About 20 percent of the children are HIV positive, and some of them are already on antiretroviral therapy. A doctor from the Baylor Children’s Clinic in the Swazi capital Mbabane makes a stop once a month at Bulembu to monitor the children’s health.
The children spend 60 days at the Welcome Centre where they bond with one another before they are taken in groups of eight to a home where they live as a family.
"I enjoy living with the children," said Nomphumelelo Maphanga, an "aunt" at the Welcome Centre.
"I make sure that they get up in time for school, wash properly, have breakfast, carry a tea-break snack, have lunch after school and that they also eat before they go to bed."
Maphanga also helps the children with their homework.
In these homes they are under the care of trained women and a man visits each home once a week and tries, in BMS's words, to play the role of a father to the children. Explaining his role, Clement Dlamini says he tries to help with disciplinary issues and also gives advice to the boys on matters of growing up.
Education
The children all go to Bulembu Christian Academy (BCA) where they are enrolled in an Accelerated Christian Education (ACE) programme. BMS considered the ACE programme, which grew out of Christian homeschooling programmes in the United States, to be suitable, considering that many orphans have lost a number of years of schooling.
Unlike in the traditional school system where pupils have to start school in January, in BCA's highly individualised curriculum the children can be enrolled at any time of the year. Students are promoted to higher grades as they make up the lost years.

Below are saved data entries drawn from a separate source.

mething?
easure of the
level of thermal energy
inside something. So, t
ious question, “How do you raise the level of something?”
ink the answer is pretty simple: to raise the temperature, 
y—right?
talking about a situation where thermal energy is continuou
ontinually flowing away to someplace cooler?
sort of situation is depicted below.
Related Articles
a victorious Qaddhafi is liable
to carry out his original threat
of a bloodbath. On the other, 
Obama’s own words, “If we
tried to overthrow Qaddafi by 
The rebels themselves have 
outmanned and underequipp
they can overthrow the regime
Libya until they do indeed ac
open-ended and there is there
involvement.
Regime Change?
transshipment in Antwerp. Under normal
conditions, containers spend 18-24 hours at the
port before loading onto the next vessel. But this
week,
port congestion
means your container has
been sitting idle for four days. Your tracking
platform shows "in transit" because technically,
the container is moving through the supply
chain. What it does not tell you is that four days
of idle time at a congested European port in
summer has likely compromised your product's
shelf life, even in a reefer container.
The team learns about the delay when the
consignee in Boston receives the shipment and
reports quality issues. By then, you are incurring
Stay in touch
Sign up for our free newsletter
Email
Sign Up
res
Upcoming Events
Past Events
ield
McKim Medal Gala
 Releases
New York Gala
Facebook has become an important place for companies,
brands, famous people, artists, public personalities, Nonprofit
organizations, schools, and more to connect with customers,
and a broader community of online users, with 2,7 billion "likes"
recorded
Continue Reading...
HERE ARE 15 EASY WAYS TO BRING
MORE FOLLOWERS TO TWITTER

"This is a special programme where the learning process is centred on the pupil rather than the teacher," said BCA principal Jon Skinner. "Most pupils are able to adapt to this curriculum within a week."
However, BMS general manager Andrew Le Roux said ACE is a every expensive system to run in terms of personnel and infrastructure.
"The fact that this programme operates on a student to teacher ratio of 1:10 means that it would cost you more money because you need more teachers and classrooms," said Le Roux. BMS pays the $70 per month school fees for all the orphans and vulnerable children under their programme.
The government does not pay anything towards the school fees or maintenance of the children at Bulembu. The money to keep BMS's programmes alive comes from timber, tourism, dairy and bee-keeping enterprises the Society has established, combined with funds raised by two dedicated offices in the United Kingdom and Canada.
Le Roux says BMS has invested six million dollars in the town already, and plans to spend $40 million by 2020.